The report starts by recognizing the potential of cultural tourism in Europe and specifically its framing as a driver for sustainable development and smart regional growth. However, due to an ongoing lack of comprehensive evidence on the benefits of cultural heritage and the observation that, in many countries, cultural tourism is not yet adequately measured, the policy report pays attention to two particular issues:
1. The conceptual fluidity of cultural heritage and, by extension, cultural tourism;
2. The lack of structural evidence on the holistic benefits of cultural heritage for a destination.
In this report we first focus on the question of conceptualization, and through analysis of existing definitional frameworks, propose contemporary definitions to frame cultural tourism in all its aspects as: “a form of tourism in which visitors engage with heritage, local cultural and creative activities and the everyday cultural practices of host communities for the purpose of gaining mutual experiences of an educational, aesthetic, creative, emotional and/or entertaining nature” (Matteucci & Von Zumbusch, 2020, p.19).

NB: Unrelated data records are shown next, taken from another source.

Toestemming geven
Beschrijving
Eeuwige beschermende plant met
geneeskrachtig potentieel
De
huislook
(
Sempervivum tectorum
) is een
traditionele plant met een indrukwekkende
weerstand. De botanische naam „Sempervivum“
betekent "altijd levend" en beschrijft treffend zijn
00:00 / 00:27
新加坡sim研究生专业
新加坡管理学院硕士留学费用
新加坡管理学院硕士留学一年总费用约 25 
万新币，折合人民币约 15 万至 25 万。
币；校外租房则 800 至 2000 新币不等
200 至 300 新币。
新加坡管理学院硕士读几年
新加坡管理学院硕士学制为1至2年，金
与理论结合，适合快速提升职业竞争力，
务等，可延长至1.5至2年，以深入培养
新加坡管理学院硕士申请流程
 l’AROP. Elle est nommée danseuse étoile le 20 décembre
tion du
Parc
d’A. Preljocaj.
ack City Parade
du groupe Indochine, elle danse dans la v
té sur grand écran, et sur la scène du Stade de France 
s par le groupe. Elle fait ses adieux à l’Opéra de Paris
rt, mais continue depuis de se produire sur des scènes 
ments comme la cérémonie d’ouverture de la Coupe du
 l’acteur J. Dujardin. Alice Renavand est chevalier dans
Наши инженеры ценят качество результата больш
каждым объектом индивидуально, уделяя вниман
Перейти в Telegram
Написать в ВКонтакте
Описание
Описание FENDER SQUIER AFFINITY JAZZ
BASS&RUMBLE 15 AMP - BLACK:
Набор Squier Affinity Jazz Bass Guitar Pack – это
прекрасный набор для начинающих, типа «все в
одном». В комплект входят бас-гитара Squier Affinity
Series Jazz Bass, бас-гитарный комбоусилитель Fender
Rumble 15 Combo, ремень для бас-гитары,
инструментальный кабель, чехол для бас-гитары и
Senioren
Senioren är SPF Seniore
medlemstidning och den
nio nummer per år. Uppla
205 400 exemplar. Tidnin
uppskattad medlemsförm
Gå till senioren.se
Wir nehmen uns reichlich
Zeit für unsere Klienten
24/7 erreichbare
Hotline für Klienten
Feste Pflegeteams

Secondly, the policy report presents both workflow and results of an extensive case-study analysis on cultural tourism interventions throughout Europe, both in terms of resources used and in terms of generated (or expected) outcomes in order to provide more robust findings on the multiple benefits of cultural tourism. The five main purposes for cultural tourism interventions that were recognized were: (1) to protect, restore, safeguard and promote, (2) to develop and innovate, (3) to interpret, understand and disseminate, (4) to involve and connect, (5) to manage and influence. While the list does not necessarily need to be considered as exhaustive, and can depend on the non-random case study selection, the typology helps in describing situations and challenges that are typical of each intervention category and can therefore inform policy makers on selecting appropriate cultural tourism projects.
At the end of the report, a number of policy recommendations are given, both on conceptualization and operationalization, and on methodological recommendations that can be followed by Destination Management Organizations and policy makers to collect additional primary research data.